Gross Domestic Product, inflation adjusted, was revised downward to show only a 0.6% gain in the first quarter (at an annual rate, compared to the fourth quarter of 2006). That’s a pretty low number (the first estimate was 1.3% gain), but let’s ask: what’s different after this news than before?
The details in the report tell us that inventories dropped, rather than increased, and that we imported more than we had previously thought. The inventory information is actually favorable on a go-forward analysis: we have less stuff on the store shelf and the factory loading dock, so when you spend a dollar on goods, companies will need to produce another dollar’s worth of stuff pretty quickly.
The gain in imports subtracts from GDP (it’s stuff we bought that was not produced here; it was counted in consumer or business or government spending, but we need to pull it out when measuring production in this country). Combine the increase in imports with the upward revisions in consumer spending and we see a decent economy. Also notable: residential construction was even more negative than we previously realized.
Business planning implications: ignore the headline (which is usually good advice). The recent evidence showing accelerating growth is not contradicted by today’s GDP report.

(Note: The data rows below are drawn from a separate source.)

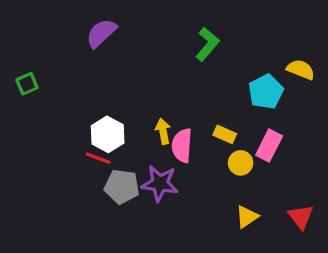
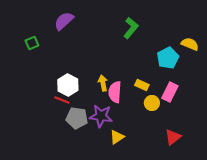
green square: (27, 84) -> (32, 43), moved
yellow triangle: (247, 217) -> (117, 137), moved
red triangle: (301, 217) -> (173, 137), moved, turned 30

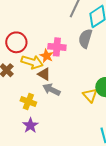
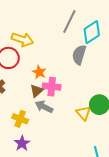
pink cross: (57, 47) -> (52, 87), moved
yellow arrow: (32, 62) -> (22, 39), moved
brown triangle: (44, 74) -> (37, 91), turned 48

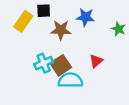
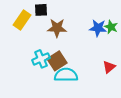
blue star: (85, 17) -> (98, 28), moved
red triangle: (96, 61) -> (109, 67), moved

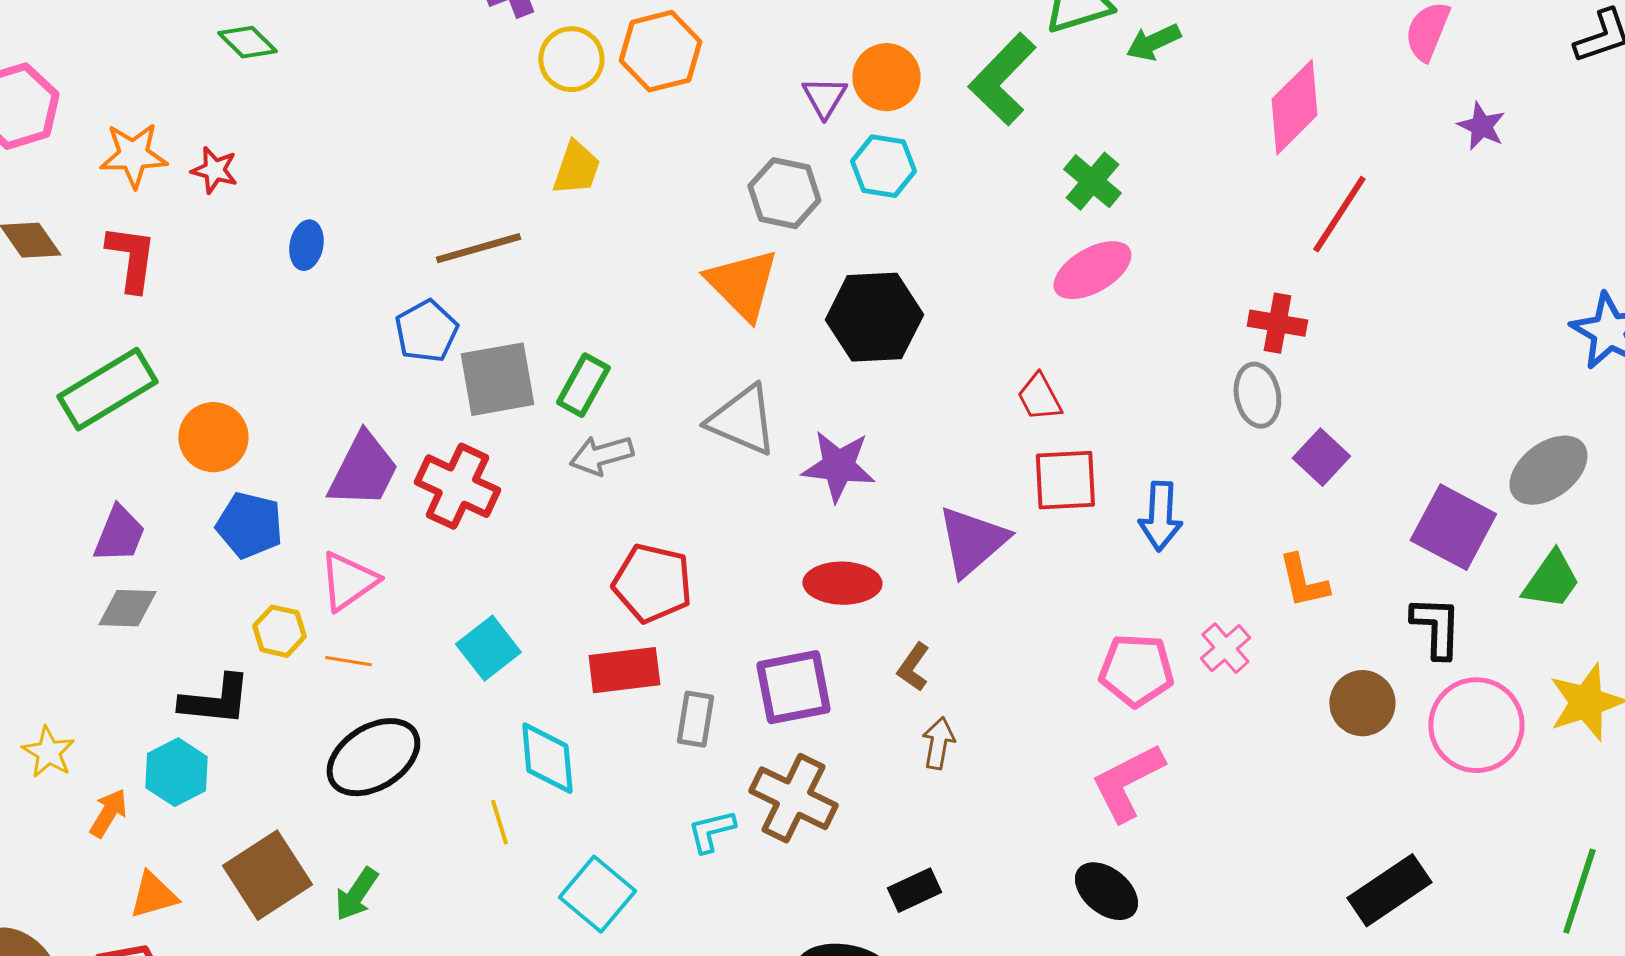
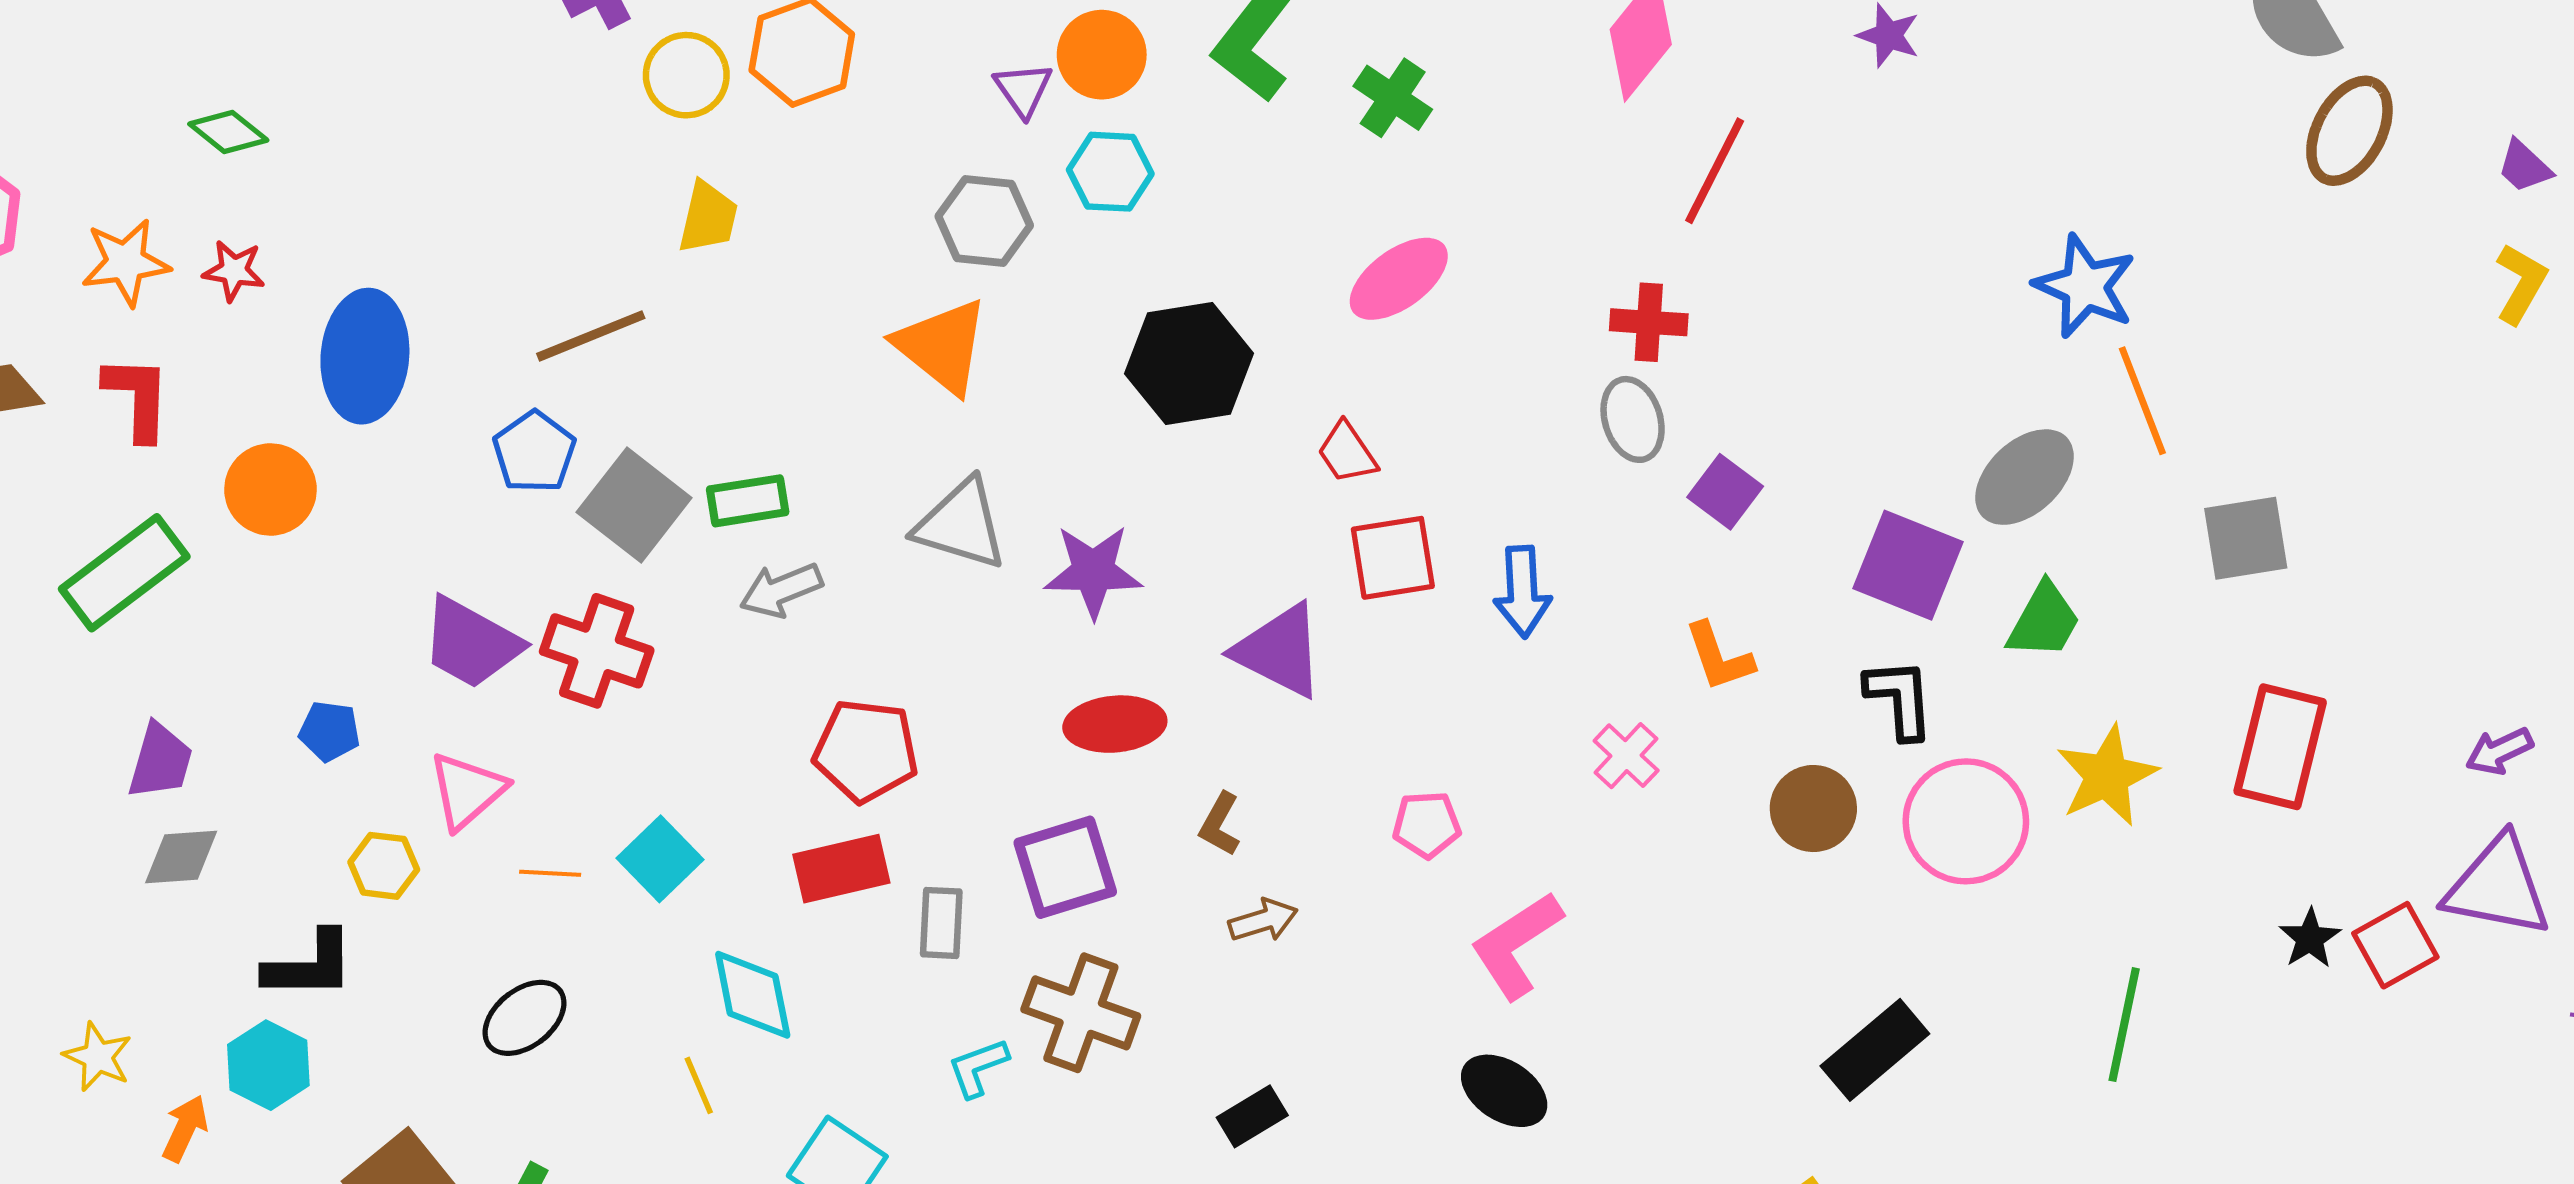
green diamond: (247, 42) -> (228, 132), moved
green cross: (1092, 181) -> (1393, 98), moved
blue ellipse: (306, 245) -> (365, 356), size x2.0
black hexagon: (874, 317) -> (1189, 363), moved
gray square: (497, 379) -> (634, 505), turned -36
green rectangle: (583, 385) -> (748, 501), turned 58
orange circle: (213, 437) -> (270, 489), moved
purple trapezoid: (363, 470) -> (471, 643), turned 98
blue pentagon: (249, 525) -> (329, 731), size x0.7
purple triangle: (972, 541) -> (1279, 651), turned -46
orange line: (348, 661) -> (550, 873), moved
pink pentagon: (1136, 670) -> (1427, 825), moved, size x0.7
brown arrow: (938, 743) -> (1263, 920), turned 69
black ellipse: (373, 757) -> (524, 1018), size x0.7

Investment implications: I was about to start bragging about my earlier blog post on investment implications of the consensus economic outlook. Oops. I made notes, but never posted them on the blog. So you have to trust me: I said that consumer spending would be better than current expectations, and that the housing bust would be worse than expectations. When we get a new consensus in a few months, I’ll go over it in detail and post. The key lesson: don’t make investment decisions based on your economic outlook; instead, make them based on how your outlook differs from the consensus.